He is so loyal. She is so trustworthy. They are so devoted. These are the things companies think about their employees when all is going well. But even the most trustworthy and loyal of employees can become a security threat in the face of a layoff. Layoffs change everything, tearing at the job security that creates high-morale environments and ripping at the fabric that makes employees so loyal, trustworthy and devoted.

Analysis

Preparing for layoffs requires more than just severance package explanations and preparing managers to do the deed. Protecting the integrity and security of your computer systems and data is important too. “I can’t begin to tell you how many times companies come to us because they’ve had disgruntled employees steal very sensitive data,” says Mike Logan, president of Axis Technology, an IT and data security solution provider used by enterprises including Bank of America, Wachovia, Fidelity and Citigroup. “The number one comment is ‘we thought we could trust them.’ The writing has been on the wall for quite some time, especially with the layoff trends we are seeing today.
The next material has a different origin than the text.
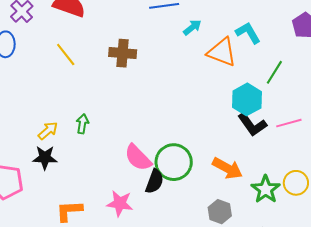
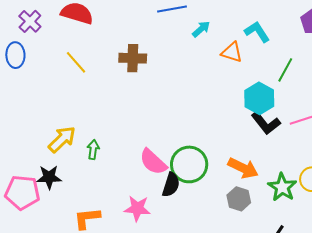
orange triangle: (222, 52) -> (232, 52), size x0.7
green arrow: (82, 124) -> (93, 150), moved
yellow arrow: (48, 131) -> (62, 139), size x1.4
black star: (45, 158) -> (49, 177), moved
gray hexagon: (220, 212) -> (239, 199), moved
Password-changing and access-rights are not enough – especially because nowadays many employees are taking data in anticipation of a layoff."

So, how can you protect your company?

For one, Logan says that using masking technology protects data even better than encryption, since unlike the puzzle aspect of encryption, masked data is missing the pieces that make it useful. "The easiest solution companies are deploying is new technologies that render data useless if stolen, such as data masking. It manipulates data so that it’s still usable within its environment, but unable to be tied back to any individual outside of its origin. In short, if data is stolen, masked data is useless to a thief because it is out of context with no way to utilize it outside of the environment," says Logan.

Another key element: keep employees on a need-to-know basis when it comes to systems. Your whole company shouldn't have access to legacy systems or key customer data – just the people who truly need to access that information. Software like DataVantage from Direct Computer Resources, Inc. can keep confidential information in production and test databases obscured so that workers who test data and software applications don't actually see real customer information. Instead, the data shown will have been manipulated with masking, de-identification and other security measures.

And finally, as security expert Ira Winkler says, "You really need to cut accounts before people are fired." Whether it's being fired or laid off, cutting off access before the news is broken is key to ensuring that there won't be any last-minute data breaches in the heat of the moment.